• WHAT TO PRODUCE:
Scan the entries below and extract each line with the word "blank" in it.

• WORKING DATA:
-=-=-=-=-
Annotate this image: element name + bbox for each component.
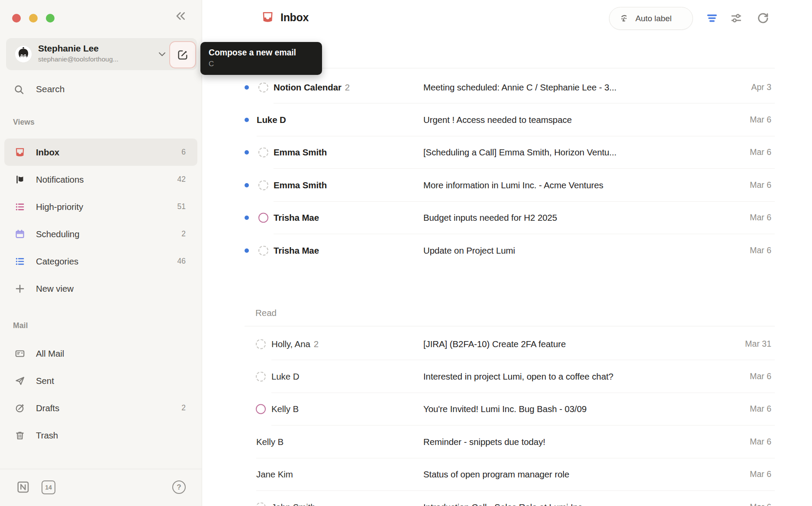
email-date: Mar 6 xyxy=(750,502,771,506)
email-row[interactable]: John Smith Introduction Call - Sales Rol… xyxy=(216,491,775,506)
sidebar-item-high-priority[interactable]: High-priority 51 xyxy=(4,193,197,220)
views-nav: Inbox 6 Notifications 42 High-priority 5… xyxy=(4,139,197,302)
avatar-placeholder-circle[interactable] xyxy=(258,180,268,190)
unread-dot xyxy=(245,248,249,253)
sidebar-item-trash[interactable]: Trash xyxy=(4,422,197,449)
priority-list-icon xyxy=(14,201,26,213)
email-subject: [Scheduling a Call] Emma Smith, Horizon … xyxy=(423,147,616,158)
avatar-placeholder-circle[interactable] xyxy=(256,339,266,349)
collapse-sidebar-icon[interactable] xyxy=(171,7,190,25)
categories-list-icon xyxy=(14,256,26,267)
sender-name: Trisha Mae xyxy=(274,213,319,222)
avatar-ring[interactable] xyxy=(256,404,266,414)
sidebar-item-label: Inbox xyxy=(36,147,59,158)
sidebar-item-label: Trash xyxy=(36,430,58,441)
email-row[interactable]: Jane Kim Status of open program manager … xyxy=(216,458,775,491)
email-subject: Status of open program manager role xyxy=(423,469,569,480)
read-section-divider xyxy=(245,326,775,326)
avatar-ring[interactable] xyxy=(258,213,268,223)
tooltip-title: Compose a new email xyxy=(209,48,314,58)
email-date: Apr 3 xyxy=(751,82,771,92)
email-subject: More information in Lumi Inc. - Acme Ven… xyxy=(423,180,603,190)
account-switcher[interactable]: Stephanie Lee stephanie@toolsforthoug... xyxy=(6,38,197,70)
compose-button[interactable] xyxy=(169,41,196,68)
plus-icon xyxy=(14,283,26,294)
avatar-placeholder-circle[interactable] xyxy=(256,502,266,506)
draft-pencil-icon xyxy=(14,403,26,414)
envelope-icon xyxy=(14,348,26,359)
email-row[interactable]: Kelly B Reminder - snippets due today! M… xyxy=(216,425,775,458)
sender-name: Jane Kim xyxy=(256,469,293,479)
chevron-down-icon[interactable] xyxy=(158,52,166,57)
sidebar-item-count: 6 xyxy=(181,148,186,157)
sidebar-item-sent[interactable]: Sent xyxy=(4,367,197,394)
compose-tooltip: Compose a new email C xyxy=(200,42,322,75)
notion-logo-icon[interactable] xyxy=(16,480,30,494)
unread-dot xyxy=(245,85,249,90)
window-controls xyxy=(12,14,55,23)
tooltip-shortcut: C xyxy=(209,60,314,68)
close-window-button[interactable] xyxy=(12,14,21,23)
avatar-placeholder-circle[interactable] xyxy=(258,148,268,158)
email-date: Mar 6 xyxy=(750,437,771,447)
notifications-icon xyxy=(14,174,26,185)
sidebar-item-new-view[interactable]: New view xyxy=(4,275,197,302)
email-date: Mar 6 xyxy=(750,245,771,255)
search-label: Search xyxy=(36,84,65,94)
calendar-icon xyxy=(14,229,26,240)
email-date: Mar 6 xyxy=(750,371,771,381)
notion-calendar-icon[interactable]: 14 xyxy=(42,480,55,494)
unread-dot xyxy=(245,216,249,220)
profile-name: Stephanie Lee xyxy=(38,43,99,54)
email-row[interactable]: Trisha Mae Update on Project Lumi Mar 6 xyxy=(216,234,775,267)
email-row[interactable]: Luke D Interested in project Lumi, open … xyxy=(216,360,775,393)
email-row[interactable]: Notion Calendar2 Meeting scheduled: Anni… xyxy=(216,71,775,103)
sidebar-item-label: New view xyxy=(36,284,74,294)
help-icon[interactable]: ? xyxy=(172,480,186,494)
sidebar-item-count: 2 xyxy=(181,403,186,413)
mail-list-pane: Inbox Auto label Notion Calendar2 Mee xyxy=(202,0,812,506)
sidebar-item-label: Notifications xyxy=(36,174,84,185)
sender-name: Notion Calendar xyxy=(274,82,342,92)
email-row[interactable]: Luke D Urgent ! Access needed to teamspa… xyxy=(216,103,775,136)
email-subject: Update on Project Lumi xyxy=(423,245,515,255)
email-row[interactable]: Emma Smith [Scheduling a Call] Emma Smit… xyxy=(216,136,775,169)
email-subject: [JIRA] (B2FA-10) Create 2FA feature xyxy=(423,338,566,349)
mail-section-label: Mail xyxy=(13,321,28,330)
avatar-placeholder-circle[interactable] xyxy=(256,372,266,382)
views-section-label: Views xyxy=(13,118,35,127)
sidebar-item-count: 2 xyxy=(181,229,186,238)
zoom-window-button[interactable] xyxy=(46,14,55,23)
sidebar-item-notifications[interactable]: Notifications 42 xyxy=(4,166,197,193)
sidebar-item-drafts[interactable]: Drafts 2 xyxy=(4,394,197,422)
read-section-label: Read xyxy=(255,308,277,318)
avatar-placeholder-circle[interactable] xyxy=(258,82,268,92)
email-row[interactable]: Trisha Mae Budget inputs needed for H2 2… xyxy=(216,202,775,234)
sender-name: Luke D xyxy=(257,115,286,125)
email-date: Mar 6 xyxy=(750,469,771,479)
profile-email: stephanie@toolsforthoug... xyxy=(38,55,119,63)
email-subject: You're Invited! Lumi Inc. Bug Bash - 03/… xyxy=(423,404,586,414)
sender-name: Holly, Ana xyxy=(271,338,310,348)
sidebar-item-scheduling[interactable]: Scheduling 2 xyxy=(4,220,197,248)
email-row[interactable]: Holly, Ana2 [JIRA] (B2FA-10) Create 2FA … xyxy=(216,328,775,360)
sender-name: Kelly B xyxy=(256,436,284,446)
email-row[interactable]: Kelly B You're Invited! Lumi Inc. Bug Ba… xyxy=(216,393,775,425)
email-date: Mar 6 xyxy=(750,115,771,125)
sidebar-item-label: All Mail xyxy=(36,348,64,359)
sidebar-item-all-mail[interactable]: All Mail xyxy=(4,340,197,367)
sidebar-footer-divider xyxy=(0,469,202,469)
email-row[interactable]: Emma Smith More information in Lumi Inc.… xyxy=(216,169,775,201)
thread-count: 2 xyxy=(345,82,350,92)
email-list: Notion Calendar2 Meeting scheduled: Anni… xyxy=(216,0,775,506)
sender-name: Emma Smith xyxy=(274,147,327,157)
avatar-placeholder-circle[interactable] xyxy=(258,245,268,255)
avatar xyxy=(15,46,32,62)
minimize-window-button[interactable] xyxy=(29,14,38,23)
sidebar-item-search[interactable]: Search xyxy=(0,78,202,102)
email-subject: Interested in project Lumi, open to a co… xyxy=(423,371,613,382)
email-date: Mar 6 xyxy=(750,213,771,222)
sidebar-item-inbox[interactable]: Inbox 6 xyxy=(4,139,197,166)
email-date: Mar 6 xyxy=(750,180,771,190)
sidebar-item-categories[interactable]: Categories 46 xyxy=(4,248,197,275)
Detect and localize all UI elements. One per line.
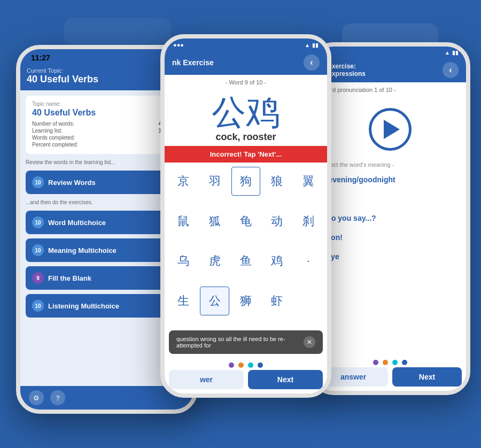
meaning-option-5[interactable]: dbye [314, 247, 466, 266]
char-cell[interactable]: 鱼 [231, 246, 260, 275]
dot-row-3 [319, 358, 462, 367]
phone2-back-button[interactable]: ‹ [304, 55, 320, 71]
dot-teal-3 [392, 360, 398, 365]
meaning-option-1[interactable]: d evening/goodnight [314, 170, 466, 189]
word-multichoice-badge: 10 [32, 217, 44, 228]
info-row-percent: Percent completed: 0% [32, 142, 182, 148]
char-cell[interactable]: 翼 [294, 167, 323, 196]
char-cell[interactable]: 狼 [262, 167, 291, 196]
status-time: 11:27 [31, 53, 50, 62]
action-buttons: wer Next [169, 370, 323, 389]
word-pron-counter: Word pronunciation 1 of 10 - [314, 82, 466, 97]
topic-name-header: 40 Useful Verbs [27, 74, 98, 85]
char-cell[interactable]: 乌 [169, 246, 198, 275]
phone-3: ●●● ▲ ▮▮ g Exercise:n Expressions ‹ Word… [310, 42, 470, 395]
dot-teal [248, 362, 253, 368]
play-triangle-icon [384, 120, 400, 139]
review-words-label: Review Words [48, 179, 175, 187]
help-icon[interactable]: ? [50, 390, 65, 405]
phone2-bottom: wer Next [165, 356, 327, 393]
action-buttons-3: answer Next [319, 367, 462, 387]
char-cell[interactable]: 虎 [200, 246, 229, 275]
info-row-completed: Words completed: 0 words [32, 135, 182, 141]
char-cell[interactable] [294, 287, 323, 315]
char-cell[interactable]: 狮 [231, 287, 260, 315]
meaning-select-label: Select the word's meaning - [314, 159, 466, 170]
dot-orange-3 [383, 360, 388, 365]
learning-list-label: Learning list: [32, 128, 63, 134]
meaning-option-2[interactable]: o [314, 189, 466, 208]
topic-card-title: 40 Useful Verbs [32, 108, 182, 118]
wifi-icon-2: ▲ [305, 42, 310, 48]
toast-close-button[interactable]: ✕ [304, 336, 315, 348]
dot-purple [229, 362, 234, 368]
fill-blank-label: Fill the Blank [48, 274, 175, 282]
char-cell[interactable]: 龟 [231, 207, 260, 236]
char-cell[interactable]: 公 [200, 287, 229, 315]
dot-orange [238, 362, 244, 368]
review-words-badge: 10 [32, 176, 44, 188]
toast-text: question wrong so all the ill need to be… [176, 336, 304, 349]
char-grid: 京 羽 狗 狼 翼 鼠 狐 龟 动 刹 乌 虎 鱼 鸡 · 生 公 狮 虾 [165, 163, 327, 328]
play-button[interactable] [369, 108, 412, 151]
settings-icon[interactable]: ⚙ [29, 390, 44, 405]
dot-row [169, 360, 323, 370]
char-cell[interactable]: 狐 [200, 207, 229, 236]
topic-label: Topic name: [32, 101, 182, 107]
char-cell[interactable]: 狗 [231, 167, 260, 196]
meaning-multichoice-badge: 10 [32, 244, 44, 256]
current-topic-label: Current Topic: [27, 67, 98, 74]
dot-purple-3 [373, 360, 378, 365]
word-counter: - Word 9 of 10 - [165, 75, 327, 90]
info-row-list: Learning list: 10 words [32, 128, 182, 134]
words-completed-label: Words completed: [32, 135, 75, 141]
phone3-header: g Exercise:n Expressions ‹ [314, 58, 466, 82]
char-cell[interactable]: · [294, 246, 323, 275]
phone3-back-button[interactable]: ‹ [443, 62, 459, 78]
listening-multichoice-label: Listening Multichoice [48, 302, 175, 310]
translation: cock, rooster [165, 132, 327, 146]
phone2-title: nk Exercise [172, 58, 214, 67]
next-button-3[interactable]: Next [392, 367, 462, 387]
battery-icon-2: ▮▮ [312, 42, 319, 48]
phone3-bottom: answer Next [314, 353, 466, 391]
fill-blank-badge: 9 [32, 272, 44, 284]
phone-2: ●●● ▲ ▮▮ nk Exercise ‹ - Word 9 of 10 - … [160, 34, 331, 398]
next-button[interactable]: Next [248, 370, 323, 389]
listening-multichoice-badge: 10 [32, 300, 44, 312]
percent-label: Percent completed: [32, 142, 78, 148]
char-cell[interactable]: 羽 [200, 167, 229, 196]
char-cell[interactable]: 鼠 [169, 207, 198, 236]
dot-blue-3 [402, 360, 407, 365]
chinese-chars: 公鸡 [165, 90, 327, 132]
toast-message: question wrong so all the ill need to be… [169, 330, 323, 354]
char-cell[interactable]: 生 [169, 287, 198, 315]
meaning-multichoice-label: Meaning Multichoice [48, 246, 175, 254]
incorrect-banner: Incorrect! Tap 'Next'... [165, 146, 327, 163]
char-cell[interactable]: 鸡 [262, 246, 291, 275]
battery-icon-3: ▮▮ [452, 50, 459, 56]
meaning-option-4[interactable]: ntion! [314, 228, 466, 247]
meaning-option-3[interactable]: r do you say...? [314, 208, 466, 228]
wifi-icon-3: ▲ [445, 50, 450, 56]
char-cell[interactable]: 虾 [262, 287, 291, 315]
char-cell[interactable]: 京 [169, 167, 198, 196]
word-multichoice-label: Word Multichoice [48, 219, 175, 227]
answer-button[interactable]: wer [169, 370, 244, 389]
info-row-words: Number of words: 40 words [32, 121, 182, 127]
dot-blue [258, 362, 263, 368]
char-cell[interactable]: 刹 [294, 207, 323, 236]
char-cell[interactable]: 动 [262, 207, 291, 236]
num-words-label: Number of words: [32, 121, 74, 127]
phone2-header: nk Exercise ‹ [165, 50, 327, 75]
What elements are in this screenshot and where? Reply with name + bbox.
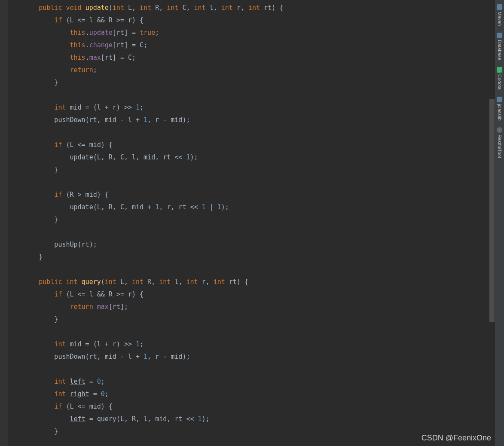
tool-jclasslib[interactable]: jclasslib — [496, 94, 503, 123]
editor-gutter — [0, 0, 8, 446]
restfultool-icon — [497, 127, 502, 133]
right-tool-window-bar: Maven Database Codota jclasslib RestfulT… — [495, 0, 504, 446]
code-line[interactable]: } — [8, 214, 504, 226]
tool-maven[interactable]: Maven — [496, 2, 503, 28]
code-line[interactable]: update(L, R, C, mid + 1, r, rt << 1 | 1)… — [8, 201, 504, 214]
tool-restfultool[interactable]: RestfulTool — [496, 125, 503, 160]
code-line[interactable]: } — [8, 164, 504, 176]
code-line[interactable]: if (L <= mid) { — [8, 139, 504, 151]
code-line[interactable]: public void update(int L, int R, int C, … — [8, 2, 504, 14]
code-editor[interactable]: public void update(int L, int R, int C, … — [0, 0, 504, 446]
code-line[interactable]: this.change[rt] = C; — [8, 39, 504, 52]
tool-label: Database — [497, 40, 502, 60]
jclasslib-icon — [497, 97, 502, 102]
code-line[interactable]: if (L <= l && R >= r) { — [8, 288, 504, 301]
tool-label: Maven — [497, 12, 502, 26]
code-line[interactable] — [8, 226, 504, 238]
code-line[interactable] — [8, 176, 504, 189]
tool-label: jclasslib — [497, 104, 502, 121]
scrollbar-thumb[interactable] — [489, 99, 495, 322]
code-line[interactable]: } — [8, 76, 504, 89]
tool-database[interactable]: Database — [496, 30, 503, 63]
code-line[interactable] — [8, 263, 504, 276]
codota-icon — [497, 67, 502, 73]
code-line[interactable]: } — [8, 313, 504, 326]
tool-codota[interactable]: Codota — [496, 64, 503, 92]
code-line[interactable]: if (R > mid) { — [8, 189, 504, 201]
database-icon — [497, 33, 502, 38]
code-line[interactable]: if (L <= l && R >= r) { — [8, 14, 504, 27]
code-line[interactable]: update(L, R, C, l, mid, rt << 1); — [8, 151, 504, 164]
watermark-text: CSDN @FeenixOne — [422, 434, 491, 443]
code-line[interactable] — [8, 126, 504, 139]
code-line[interactable] — [8, 89, 504, 101]
code-line[interactable]: pushDown(rt, mid - l + 1, r - mid); — [8, 351, 504, 363]
code-line[interactable]: return; — [8, 64, 504, 76]
code-line[interactable]: int right = 0; — [8, 388, 504, 400]
code-line[interactable]: int mid = (l + r) >> 1; — [8, 338, 504, 351]
code-line[interactable]: int mid = (l + r) >> 1; — [8, 101, 504, 114]
maven-icon — [497, 4, 502, 10]
code-line[interactable]: return max[rt]; — [8, 301, 504, 313]
code-line[interactable]: this.update[rt] = true; — [8, 27, 504, 39]
code-line[interactable]: int left = 0; — [8, 376, 504, 388]
code-line[interactable]: } — [8, 251, 504, 263]
tool-label: RestfulTool — [497, 134, 502, 158]
code-line[interactable] — [8, 326, 504, 338]
code-line[interactable]: pushDown(rt, mid - l + 1, r - mid); — [8, 114, 504, 126]
code-line[interactable]: left = query(L, R, l, mid, rt << 1); — [8, 413, 504, 425]
code-line[interactable]: if (L <= mid) { — [8, 400, 504, 413]
code-line[interactable] — [8, 363, 504, 376]
code-content[interactable]: public void update(int L, int R, int C, … — [8, 0, 504, 446]
tool-label: Codota — [497, 74, 502, 89]
code-line[interactable]: this.max[rt] = C; — [8, 52, 504, 64]
code-line[interactable]: public int query(int L, int R, int l, in… — [8, 276, 504, 288]
code-line[interactable]: pushUp(rt); — [8, 238, 504, 251]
-=-=-=-=-
• ANSWER SPACE:
fill-blank-label: Fill the Blank [48, 274, 175, 282]
fill-blank-badge: 9 [32, 272, 44, 284]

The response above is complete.